Seçmen kendini tek bir kavramla tanımlamıyor. Şu anda insanların en önemsediği kavramlardan biri vatanına, milletine sahip olmak. Şu an yükselen değer vatanseverlik. Sonuçta Meclis'e baktığım zaman CHP için, CHP teşkilatları, CHP seçmeni için çok büyük bir hayal kırıklığı yarattı. Aynı masada oturma kafi değil. Yan yana durabilme kabileyetini iyi öngörmek lazım. Bir parti geldiği zaman oraya onunla birlikte kim gelecek ve onun varlığından rahatsız olup gidecek bu dengeyi iyi kurmak lazım. Sadece ve sadece demokratız diyerek aynı masa etrafında oturmak kafi gelmiyor. Çünkü o masa sahici bir masa değilse hem inandırı olmuyor hem de hangi problemlere, hangi cevapları üreteceksiniz? Bu cevapları insanlar işitemediler.
"VATANDAŞA ANLATTIKLARIYLA YAPTIKLARI ARASINDA CİDDİ BİR MAKAS ARALIĞI VAR"
Parlamentonun yüceliğinden bahseden bir heyet var. Ben buna çok inanan birisiyim. Mecliste çalışmaktan büyük haz duyan, Türkiye Büyük Millet Meclisi'ne haksızlık yapıldığını düşünen bir vekil ve grup başkanvekiliyim. Meclis çok özel bir çalışma temposuna sahip. Türkiye için çok kıymetli. Siz parlamenter sistemi öne çıkarıyorsunuz ama hiçbir tanesi Meclis'te değil. Neden insanlar kendi Meclis gruplarının başlarında değiller. Genel kurulda şu an hiçbirinin grup başkanı olmayacak. Kendi milletvekillerinin başında olmaları yakışır. Çelişen bir tablo olduğunu göstermek için bunu söylüyorum. Anlattıklarınızla yaptıklarınızın örtüşmesi lazım. Vatandaşlara anlattıklarıyla yaptıkları arasında çok ciddi bir makas aralığı var.

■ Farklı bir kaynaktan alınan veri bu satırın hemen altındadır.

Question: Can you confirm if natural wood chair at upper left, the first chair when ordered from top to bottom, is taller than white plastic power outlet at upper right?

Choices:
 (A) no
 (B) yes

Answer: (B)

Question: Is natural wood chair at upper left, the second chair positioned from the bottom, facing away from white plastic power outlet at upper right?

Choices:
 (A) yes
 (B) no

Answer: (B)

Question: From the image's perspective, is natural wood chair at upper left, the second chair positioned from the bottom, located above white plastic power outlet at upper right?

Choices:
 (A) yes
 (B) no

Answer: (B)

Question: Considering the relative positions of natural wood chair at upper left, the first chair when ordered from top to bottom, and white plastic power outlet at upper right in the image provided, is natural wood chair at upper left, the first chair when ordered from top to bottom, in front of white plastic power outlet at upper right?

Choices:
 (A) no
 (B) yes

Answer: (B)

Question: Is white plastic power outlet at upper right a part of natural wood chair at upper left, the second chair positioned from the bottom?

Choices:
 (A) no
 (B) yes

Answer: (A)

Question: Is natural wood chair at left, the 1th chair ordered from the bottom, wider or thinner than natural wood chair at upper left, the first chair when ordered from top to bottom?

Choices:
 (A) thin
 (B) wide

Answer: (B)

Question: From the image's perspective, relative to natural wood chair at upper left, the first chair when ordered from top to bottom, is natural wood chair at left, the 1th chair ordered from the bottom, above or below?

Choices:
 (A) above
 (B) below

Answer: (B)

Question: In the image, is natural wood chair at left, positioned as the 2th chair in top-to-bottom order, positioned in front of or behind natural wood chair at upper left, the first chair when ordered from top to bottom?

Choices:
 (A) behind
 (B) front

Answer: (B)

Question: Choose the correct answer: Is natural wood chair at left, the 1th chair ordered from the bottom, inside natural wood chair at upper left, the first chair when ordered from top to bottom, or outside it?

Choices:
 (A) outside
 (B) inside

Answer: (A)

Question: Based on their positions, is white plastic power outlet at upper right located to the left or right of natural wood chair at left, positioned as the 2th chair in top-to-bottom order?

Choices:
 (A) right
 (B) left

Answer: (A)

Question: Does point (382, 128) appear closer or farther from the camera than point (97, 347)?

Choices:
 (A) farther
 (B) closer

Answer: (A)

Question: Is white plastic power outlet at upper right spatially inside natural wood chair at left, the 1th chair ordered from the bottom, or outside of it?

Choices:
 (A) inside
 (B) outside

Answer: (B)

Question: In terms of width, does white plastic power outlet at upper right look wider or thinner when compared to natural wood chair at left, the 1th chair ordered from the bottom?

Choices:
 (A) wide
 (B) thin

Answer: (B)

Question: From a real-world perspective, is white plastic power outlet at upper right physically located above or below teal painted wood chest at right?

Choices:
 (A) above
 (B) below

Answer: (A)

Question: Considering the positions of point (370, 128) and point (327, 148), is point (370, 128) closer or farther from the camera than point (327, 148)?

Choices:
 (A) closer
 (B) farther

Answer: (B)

"KILIÇDAROĞLU HİÇBİR ŞEKİLDE KAZANAMAZ"
Sayın Kemal Kılıçdaroğlu'nun kazanması ihtimalini görmüyorum. Hiçbir şekilde böyle bir ihtimal yok. 13. Cumhurbaşkanı anonsu yapıyorlardı, inanamıyordum. Kazanmadığı, size verilmeyen bir unvanı nasıl kullanırsınız? Biz Sayın Cumhurbaşkanımızın kazanacağından eminiz.
Sistemin daha iyi çalışması için ne yapabiliriz diye zaman zaman konuşuyoruz. Mesela yeni bakanlar kurulunun nasıl teşekkül edeceğine dair daha sarif bir maddeye ihtiyaç var. Bakanlarımız milletvekili olmayacak demiştik, şimdi bakanlarımız milletvekili olduğunda yapılacak daha sarif bir düzenleme gerekiyor. Cumhurbaşkanı yardımcılığında bir sınırlama belki. Sistemle alakalı tamamlanması gereken bazı noktaları görmek ve tamamlamak adına söylüuyorum.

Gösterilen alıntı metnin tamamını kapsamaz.